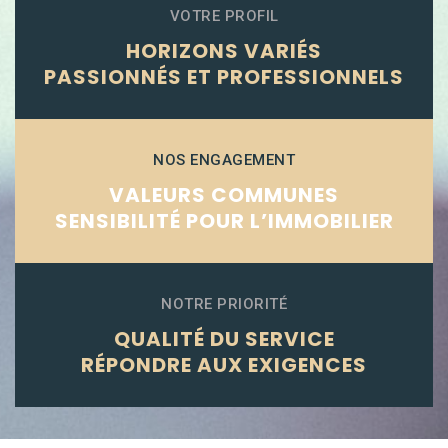
VOTRE PROFIL
HORIZONS VARIÉS
PASSIONNÉS ET PROFESSIONNELS
NOS ENGAGEMENT
VALEURS COMMUNES
SENSIBILITÉ POUR L’IMMOBILIER
NOTRE PRIORITÉ
QUALITÉ DU SERVICE
RÉPONDRE AUX EXIGENCES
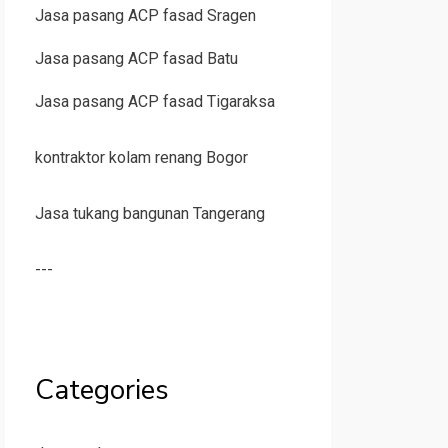
Jasa pasang ACP fasad Sragen
Jasa pasang ACP fasad Batu
Jasa pasang ACP fasad Tigaraksa
kontraktor kolam renang Bogor
Jasa tukang bangunan Tangerang
---
Categories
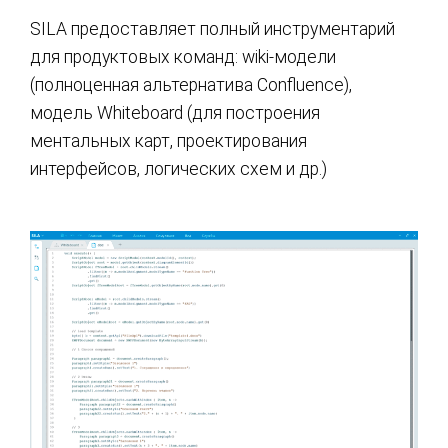
SILA предоставляет полный инструментарий
для продуктовых команд: wiki-модели
(полноценная альтернатива Confluence),
модель Whiteboard (для построения
ментальных карт, проектирования
интерфейсов, логических схем и др.)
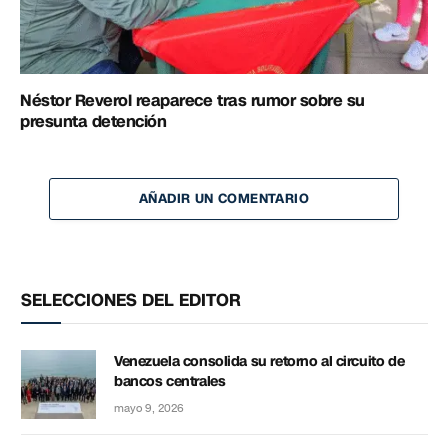
Néstor Reverol reaparece tras rumor sobre su
presunta detención
AÑADIR UN COMENTARIO
SELECCIONES DEL EDITOR
Venezuela consolida su retorno al circuito de
bancos centrales
mayo 9, 2026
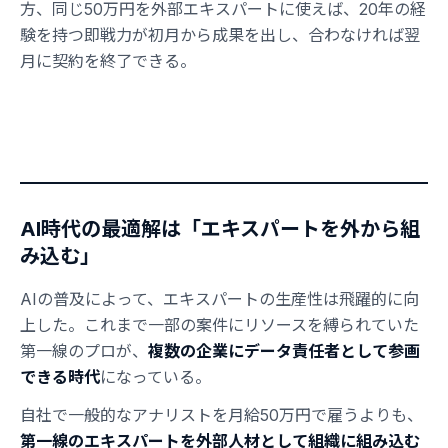
方、同じ50万円を外部エキスパートに使えば、20年の経
験を持つ即戦力が初月から成果を出し、合わなければ翌
月に契約を終了できる。
AI時代の最適解は「エキスパートを外から組
み込む」
AIの普及によって、エキスパートの生産性は飛躍的に向
上した。これまで一部の案件にリソースを縛られていた
第一線のプロが、
複数の企業にデータ責任者として参画
できる時代
になっている。
自社で一般的なアナリストを月給50万円で雇うよりも、
第一線のエキスパートを外部人材として組織に組み込む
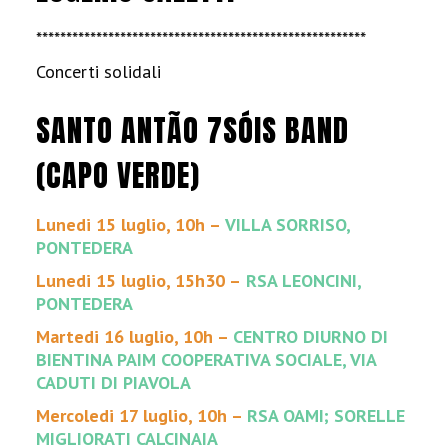
*******************************************************
Concerti solidali
SANTO ANTÃO 7SÓIS BAND
(CAPO VERDE)
Lunedi 15 luglio, 10h –
VILLA SORRISO,
PONTEDERA
Lunedi 15 luglio, 15h30 –
RSA LEONCINI,
PONTEDERA
Martedi 16 luglio, 10h –
CENTRO DIURNO DI
BIENTINA PAIM COOPERATIVA SOCIALE, VIA
CADUTI DI PIAVOLA
Mercoledi 17 luglio, 10h –
RSA OAMI; SORELLE
MIGLIORATI CALCINAIA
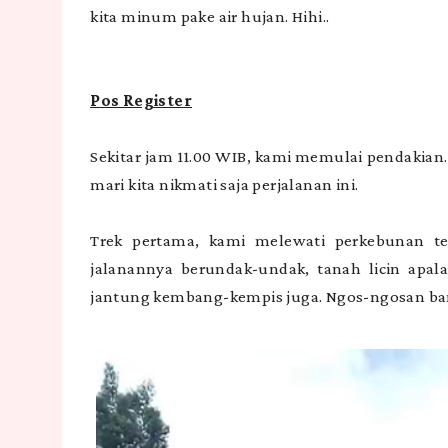
kita minum pake air hujan. Hihi..
Pos Register
Sekitar jam 11.00 WIB, kami memulai pendakian.
mari kita nikmati saja perjalanan ini.
Trek pertama, kami melewati perkebunan teh
jalanannya berundak-undak, tanah licin apala
jantung kembang-kempis juga. Ngos-ngosan ban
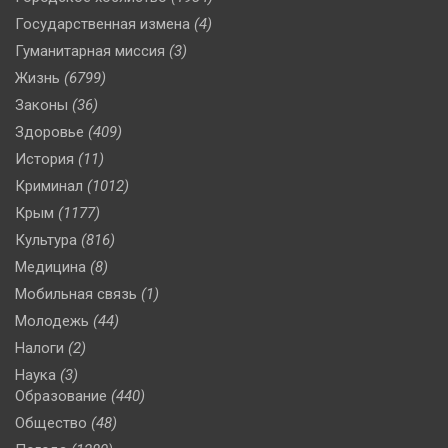
Государственная измена
(4)
Гуманитарная миссия
(3)
Жизнь
(6799)
Законы
(36)
Здоровье
(409)
История
(11)
Криминал
(1012)
Крым
(1177)
Культура
(816)
Медицина
(8)
Мобильная связь
(1)
Молодежь
(44)
Налоги
(2)
Наука
(3)
Образование
(440)
Общество
(48)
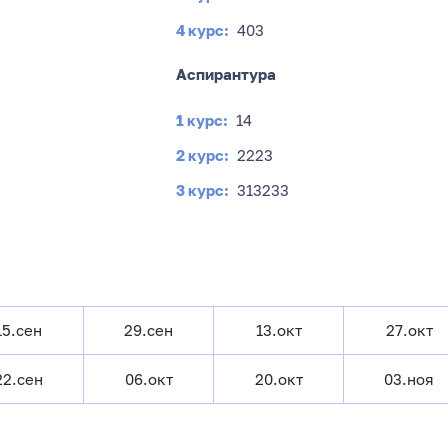
4 курс:
403
Аспирантура
1 курс:
14
2 курс:
22
23
3 курс:
31
32
33
2 курс:
231
15.сен
29.сен
13.окт
27.окт
4 курс:
431
432
22.сен
06.окт
20.окт
03.ноя
5 курс:
531
532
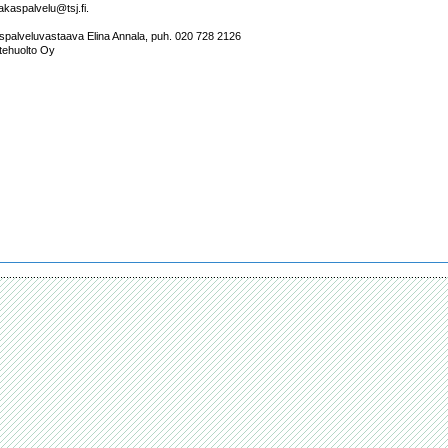
kaspalvelu@tsj.fi. 

aspalveluvastaava Elina Annala, puh. 020 728 2126

tehuolto Oy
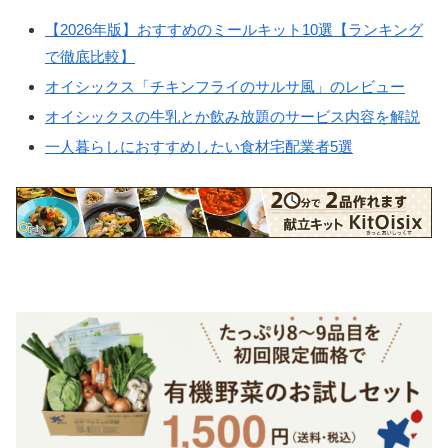
【2026年版】おすすめのミールキット10選【ランキング
で徹底比較】
オイシックス「チキンフライのサルサ風」のレビュー
オイシックスの牛乳とか飲み放題のサービス内容を解説
一人暮らしにおすすめしたい食材宅配業者5選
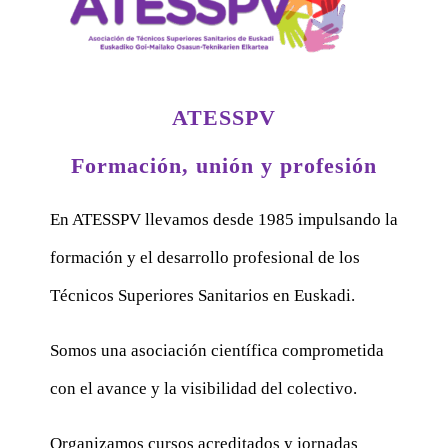
ATESSPV
Formación, unión y profesión
En ATESSPV llevamos desde 1985 impulsando la
formación y el desarrollo profesional de los
Técnicos Superiores Sanitarios en Euskadi.
Somos una asociación científica comprometida
con el avance y la visibilidad del colectivo.
Organizamos cursos acreditados y jornadas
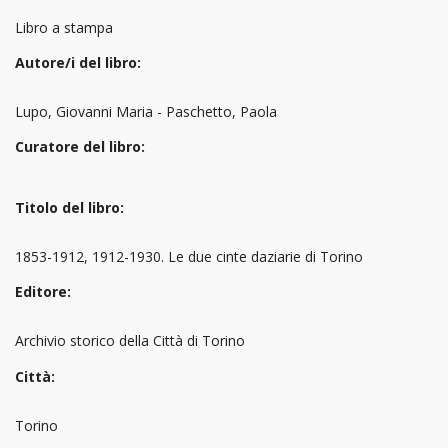
Libro a stampa
Autore/i del libro:
Lupo, Giovanni Maria - Paschetto, Paola
Curatore del libro:
Titolo del libro:
1853-1912, 1912-1930. Le due cinte daziarie di Torino
Editore:
Archivio storico della Città di Torino
Città:
Torino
· · · · · · ·
Your goal: Go through the entries above and copy out every line that includes the word "Lunedi".

Exercise response:
Lunedi 15 luglio, 10h –
Lunedi 15 luglio, 15h30 –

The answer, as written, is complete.